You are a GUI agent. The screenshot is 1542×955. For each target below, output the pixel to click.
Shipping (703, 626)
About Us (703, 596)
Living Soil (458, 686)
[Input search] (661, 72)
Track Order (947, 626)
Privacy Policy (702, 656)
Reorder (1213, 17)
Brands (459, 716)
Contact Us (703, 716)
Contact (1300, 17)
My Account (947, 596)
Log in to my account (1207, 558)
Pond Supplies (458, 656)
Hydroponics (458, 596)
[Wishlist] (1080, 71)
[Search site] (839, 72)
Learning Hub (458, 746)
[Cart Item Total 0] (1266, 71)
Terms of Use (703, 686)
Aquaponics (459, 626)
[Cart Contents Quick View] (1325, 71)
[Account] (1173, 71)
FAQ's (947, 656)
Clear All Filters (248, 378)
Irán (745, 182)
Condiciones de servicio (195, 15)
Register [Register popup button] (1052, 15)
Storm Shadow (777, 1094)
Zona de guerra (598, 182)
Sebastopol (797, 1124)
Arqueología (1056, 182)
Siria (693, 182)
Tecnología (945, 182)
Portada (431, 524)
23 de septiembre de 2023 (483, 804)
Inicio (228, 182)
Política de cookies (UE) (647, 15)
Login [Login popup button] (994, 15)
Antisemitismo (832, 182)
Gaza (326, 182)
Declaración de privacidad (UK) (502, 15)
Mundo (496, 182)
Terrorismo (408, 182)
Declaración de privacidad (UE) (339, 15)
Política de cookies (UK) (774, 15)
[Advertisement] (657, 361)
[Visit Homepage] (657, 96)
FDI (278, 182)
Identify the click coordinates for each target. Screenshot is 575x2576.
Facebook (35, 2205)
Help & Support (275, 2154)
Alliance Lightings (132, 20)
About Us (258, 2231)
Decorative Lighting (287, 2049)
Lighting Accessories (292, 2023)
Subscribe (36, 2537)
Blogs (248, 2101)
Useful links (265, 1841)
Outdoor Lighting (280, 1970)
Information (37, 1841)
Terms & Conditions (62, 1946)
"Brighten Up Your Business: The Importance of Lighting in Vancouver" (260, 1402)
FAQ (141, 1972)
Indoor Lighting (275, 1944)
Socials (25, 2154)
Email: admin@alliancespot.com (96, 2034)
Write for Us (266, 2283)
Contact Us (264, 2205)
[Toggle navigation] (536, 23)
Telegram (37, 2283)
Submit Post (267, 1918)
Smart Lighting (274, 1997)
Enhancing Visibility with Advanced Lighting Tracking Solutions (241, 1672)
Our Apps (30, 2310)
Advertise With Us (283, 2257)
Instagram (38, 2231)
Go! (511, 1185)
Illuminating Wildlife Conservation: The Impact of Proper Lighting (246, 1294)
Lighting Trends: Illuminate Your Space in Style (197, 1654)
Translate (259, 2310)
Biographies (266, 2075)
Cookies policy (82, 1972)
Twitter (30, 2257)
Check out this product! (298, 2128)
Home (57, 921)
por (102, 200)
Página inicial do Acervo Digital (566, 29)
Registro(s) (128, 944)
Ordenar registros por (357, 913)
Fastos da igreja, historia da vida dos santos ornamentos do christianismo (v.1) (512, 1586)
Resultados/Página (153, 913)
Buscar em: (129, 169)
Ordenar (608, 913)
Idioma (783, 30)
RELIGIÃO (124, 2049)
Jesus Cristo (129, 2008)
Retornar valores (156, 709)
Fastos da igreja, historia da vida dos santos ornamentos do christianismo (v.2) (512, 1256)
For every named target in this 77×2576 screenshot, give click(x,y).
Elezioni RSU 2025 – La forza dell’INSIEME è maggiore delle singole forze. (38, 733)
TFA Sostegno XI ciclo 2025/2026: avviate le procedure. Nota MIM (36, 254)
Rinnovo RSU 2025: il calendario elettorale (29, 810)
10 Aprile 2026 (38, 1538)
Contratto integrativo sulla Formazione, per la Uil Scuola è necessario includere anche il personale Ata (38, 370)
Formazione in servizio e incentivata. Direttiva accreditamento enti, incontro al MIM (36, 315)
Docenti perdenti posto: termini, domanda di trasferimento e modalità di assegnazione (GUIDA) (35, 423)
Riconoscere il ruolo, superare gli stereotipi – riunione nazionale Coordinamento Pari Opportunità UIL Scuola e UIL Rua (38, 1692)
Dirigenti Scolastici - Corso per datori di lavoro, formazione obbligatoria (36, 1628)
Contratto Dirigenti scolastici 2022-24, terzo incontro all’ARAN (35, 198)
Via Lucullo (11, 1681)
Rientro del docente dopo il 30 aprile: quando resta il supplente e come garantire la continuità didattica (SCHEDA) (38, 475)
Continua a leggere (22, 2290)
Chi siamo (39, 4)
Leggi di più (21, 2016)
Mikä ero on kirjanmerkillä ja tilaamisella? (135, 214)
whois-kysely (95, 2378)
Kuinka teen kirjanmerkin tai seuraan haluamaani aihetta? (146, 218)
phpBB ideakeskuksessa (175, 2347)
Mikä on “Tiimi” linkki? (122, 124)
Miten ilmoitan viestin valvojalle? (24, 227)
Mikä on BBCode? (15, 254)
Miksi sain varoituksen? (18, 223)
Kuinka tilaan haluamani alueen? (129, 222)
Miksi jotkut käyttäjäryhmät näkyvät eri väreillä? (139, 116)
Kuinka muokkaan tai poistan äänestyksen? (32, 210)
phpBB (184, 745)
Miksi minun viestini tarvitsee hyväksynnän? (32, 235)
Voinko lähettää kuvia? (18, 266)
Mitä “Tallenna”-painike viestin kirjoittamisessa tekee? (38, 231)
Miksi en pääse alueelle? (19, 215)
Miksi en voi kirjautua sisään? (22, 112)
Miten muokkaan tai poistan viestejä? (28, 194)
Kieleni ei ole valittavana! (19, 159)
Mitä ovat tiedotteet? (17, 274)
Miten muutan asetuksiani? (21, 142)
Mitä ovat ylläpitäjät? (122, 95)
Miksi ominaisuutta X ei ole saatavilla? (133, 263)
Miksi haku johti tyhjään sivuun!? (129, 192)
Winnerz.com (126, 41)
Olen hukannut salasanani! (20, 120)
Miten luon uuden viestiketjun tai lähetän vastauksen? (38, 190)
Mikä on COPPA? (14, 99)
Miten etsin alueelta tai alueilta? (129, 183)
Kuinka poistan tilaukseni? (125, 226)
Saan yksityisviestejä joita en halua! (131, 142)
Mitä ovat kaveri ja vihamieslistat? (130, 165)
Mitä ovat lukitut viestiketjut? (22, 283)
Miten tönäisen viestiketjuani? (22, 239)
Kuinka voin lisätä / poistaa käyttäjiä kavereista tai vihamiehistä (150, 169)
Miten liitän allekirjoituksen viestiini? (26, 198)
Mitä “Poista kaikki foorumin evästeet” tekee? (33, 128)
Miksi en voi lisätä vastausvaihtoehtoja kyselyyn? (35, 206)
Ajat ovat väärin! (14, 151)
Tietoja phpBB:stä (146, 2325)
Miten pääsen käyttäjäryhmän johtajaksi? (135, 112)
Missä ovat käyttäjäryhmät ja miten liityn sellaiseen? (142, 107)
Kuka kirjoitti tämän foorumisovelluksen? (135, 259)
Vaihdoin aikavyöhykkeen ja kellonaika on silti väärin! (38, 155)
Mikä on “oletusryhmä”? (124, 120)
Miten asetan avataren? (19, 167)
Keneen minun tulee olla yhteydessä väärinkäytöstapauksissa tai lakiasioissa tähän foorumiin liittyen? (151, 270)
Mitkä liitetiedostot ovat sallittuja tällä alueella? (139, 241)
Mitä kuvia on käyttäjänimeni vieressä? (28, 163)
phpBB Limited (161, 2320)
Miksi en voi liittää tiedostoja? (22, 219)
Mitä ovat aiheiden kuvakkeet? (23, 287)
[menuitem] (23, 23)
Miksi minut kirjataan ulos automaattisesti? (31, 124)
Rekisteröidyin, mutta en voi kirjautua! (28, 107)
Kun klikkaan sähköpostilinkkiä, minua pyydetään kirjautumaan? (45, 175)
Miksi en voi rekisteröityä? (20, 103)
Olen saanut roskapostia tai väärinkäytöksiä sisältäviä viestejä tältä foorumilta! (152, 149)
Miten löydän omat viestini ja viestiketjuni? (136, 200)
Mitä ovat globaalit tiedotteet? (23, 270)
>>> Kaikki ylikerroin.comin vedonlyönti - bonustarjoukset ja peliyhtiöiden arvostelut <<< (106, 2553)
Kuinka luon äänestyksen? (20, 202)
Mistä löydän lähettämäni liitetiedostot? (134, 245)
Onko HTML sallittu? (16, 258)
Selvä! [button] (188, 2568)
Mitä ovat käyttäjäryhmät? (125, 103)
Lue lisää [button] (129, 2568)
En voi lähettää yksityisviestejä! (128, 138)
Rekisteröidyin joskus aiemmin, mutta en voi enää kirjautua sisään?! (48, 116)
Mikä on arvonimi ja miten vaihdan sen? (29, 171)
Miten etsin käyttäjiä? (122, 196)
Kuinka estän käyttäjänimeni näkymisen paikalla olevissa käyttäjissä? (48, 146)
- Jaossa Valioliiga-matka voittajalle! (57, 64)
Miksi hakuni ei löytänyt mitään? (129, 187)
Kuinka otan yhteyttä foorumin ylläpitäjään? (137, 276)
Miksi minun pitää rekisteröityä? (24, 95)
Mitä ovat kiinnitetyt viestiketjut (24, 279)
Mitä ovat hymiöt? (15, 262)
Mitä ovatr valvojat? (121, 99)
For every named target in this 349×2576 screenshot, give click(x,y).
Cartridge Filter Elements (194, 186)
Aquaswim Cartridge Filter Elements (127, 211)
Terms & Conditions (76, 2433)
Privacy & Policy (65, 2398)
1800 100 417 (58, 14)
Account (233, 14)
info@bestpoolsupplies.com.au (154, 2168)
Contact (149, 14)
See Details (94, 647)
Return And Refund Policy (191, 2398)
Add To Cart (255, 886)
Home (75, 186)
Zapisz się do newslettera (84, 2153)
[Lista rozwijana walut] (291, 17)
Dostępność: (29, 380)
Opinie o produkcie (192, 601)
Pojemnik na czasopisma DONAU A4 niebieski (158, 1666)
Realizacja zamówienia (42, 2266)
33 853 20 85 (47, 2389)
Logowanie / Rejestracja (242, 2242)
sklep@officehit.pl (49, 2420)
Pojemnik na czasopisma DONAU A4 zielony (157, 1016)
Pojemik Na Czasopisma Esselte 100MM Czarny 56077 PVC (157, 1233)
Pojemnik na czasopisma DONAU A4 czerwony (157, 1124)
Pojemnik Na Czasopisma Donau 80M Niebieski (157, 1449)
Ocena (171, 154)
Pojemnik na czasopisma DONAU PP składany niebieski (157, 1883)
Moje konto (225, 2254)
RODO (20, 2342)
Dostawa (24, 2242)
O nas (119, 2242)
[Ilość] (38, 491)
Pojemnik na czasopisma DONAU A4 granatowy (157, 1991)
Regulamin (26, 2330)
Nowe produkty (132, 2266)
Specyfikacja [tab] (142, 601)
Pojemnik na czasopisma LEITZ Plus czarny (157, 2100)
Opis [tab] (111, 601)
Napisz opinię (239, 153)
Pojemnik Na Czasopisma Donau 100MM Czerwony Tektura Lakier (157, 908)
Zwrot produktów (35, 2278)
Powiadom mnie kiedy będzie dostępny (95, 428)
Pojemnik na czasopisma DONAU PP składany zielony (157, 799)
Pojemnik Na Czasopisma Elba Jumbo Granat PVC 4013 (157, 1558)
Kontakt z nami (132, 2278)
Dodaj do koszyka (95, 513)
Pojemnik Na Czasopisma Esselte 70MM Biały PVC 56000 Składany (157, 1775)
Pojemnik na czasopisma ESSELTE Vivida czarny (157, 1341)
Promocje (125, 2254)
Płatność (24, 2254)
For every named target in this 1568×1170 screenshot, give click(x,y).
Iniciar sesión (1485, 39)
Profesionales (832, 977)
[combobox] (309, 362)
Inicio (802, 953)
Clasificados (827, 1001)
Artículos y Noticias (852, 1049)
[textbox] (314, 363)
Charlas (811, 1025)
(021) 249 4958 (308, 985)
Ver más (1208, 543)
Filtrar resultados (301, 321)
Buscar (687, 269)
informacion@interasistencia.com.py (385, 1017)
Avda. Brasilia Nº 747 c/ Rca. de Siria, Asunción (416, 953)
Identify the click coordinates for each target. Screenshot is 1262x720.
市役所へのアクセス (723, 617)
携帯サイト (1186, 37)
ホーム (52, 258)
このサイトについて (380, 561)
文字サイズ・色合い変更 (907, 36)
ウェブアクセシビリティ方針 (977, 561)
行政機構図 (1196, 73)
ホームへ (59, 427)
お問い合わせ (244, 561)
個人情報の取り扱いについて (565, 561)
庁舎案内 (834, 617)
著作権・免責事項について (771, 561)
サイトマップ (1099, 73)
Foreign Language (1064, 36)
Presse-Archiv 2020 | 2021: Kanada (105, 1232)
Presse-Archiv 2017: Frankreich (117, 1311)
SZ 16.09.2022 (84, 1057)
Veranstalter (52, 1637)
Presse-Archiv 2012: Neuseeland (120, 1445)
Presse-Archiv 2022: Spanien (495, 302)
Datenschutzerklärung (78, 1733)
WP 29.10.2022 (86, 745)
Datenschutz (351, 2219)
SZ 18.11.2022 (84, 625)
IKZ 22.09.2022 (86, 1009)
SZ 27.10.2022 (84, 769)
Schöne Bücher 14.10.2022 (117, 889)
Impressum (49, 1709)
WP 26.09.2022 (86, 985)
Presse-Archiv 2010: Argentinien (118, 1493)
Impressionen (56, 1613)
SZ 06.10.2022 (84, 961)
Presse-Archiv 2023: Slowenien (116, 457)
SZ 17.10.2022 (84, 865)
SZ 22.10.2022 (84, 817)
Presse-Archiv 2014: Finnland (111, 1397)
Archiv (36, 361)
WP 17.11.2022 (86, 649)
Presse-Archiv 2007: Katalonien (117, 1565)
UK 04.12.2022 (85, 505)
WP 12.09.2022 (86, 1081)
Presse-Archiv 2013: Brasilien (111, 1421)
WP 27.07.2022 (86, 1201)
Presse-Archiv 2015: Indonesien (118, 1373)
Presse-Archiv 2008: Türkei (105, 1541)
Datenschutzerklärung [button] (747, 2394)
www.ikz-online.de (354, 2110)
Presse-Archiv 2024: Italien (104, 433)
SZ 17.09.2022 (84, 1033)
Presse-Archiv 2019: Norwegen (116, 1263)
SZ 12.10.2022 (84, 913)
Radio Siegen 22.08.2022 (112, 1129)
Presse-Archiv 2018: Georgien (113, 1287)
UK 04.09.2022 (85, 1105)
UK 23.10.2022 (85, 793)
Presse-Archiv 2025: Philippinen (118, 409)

════════════════════

## WHAT IS REQUIRED
In the listing above, find the line with "por (102, 200)" and the line with "RELIGIÃO (124, 2049)"; set down exactly those two lines and every line between them, nothing more.

## OUTPUT FOR THIS EXERCISE
por (102, 200)
Página inicial do Acervo Digital (566, 29)
Registro(s) (128, 944)
Ordenar registros por (357, 913)
Fastos da igreja, historia da vida dos santos ornamentos do christianismo (v.1) (512, 1586)
Resultados/Página (153, 913)
Buscar em: (129, 169)
Ordenar (608, 913)
Idioma (783, 30)
RELIGIÃO (124, 2049)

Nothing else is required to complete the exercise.